Among the entries that follow, find every line with the word "Hunter" and copy it.

Source data section start

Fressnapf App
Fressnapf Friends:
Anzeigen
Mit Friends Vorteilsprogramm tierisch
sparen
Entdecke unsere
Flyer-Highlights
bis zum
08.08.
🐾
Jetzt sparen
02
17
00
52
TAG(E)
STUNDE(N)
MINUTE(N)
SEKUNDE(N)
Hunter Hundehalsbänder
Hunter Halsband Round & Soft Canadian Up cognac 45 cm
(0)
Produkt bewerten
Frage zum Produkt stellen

Source data section end

> [Exercise result]
Hunter Hundehalsbänder
Hunter Halsband Round & Soft Canadian Up cognac 45 cm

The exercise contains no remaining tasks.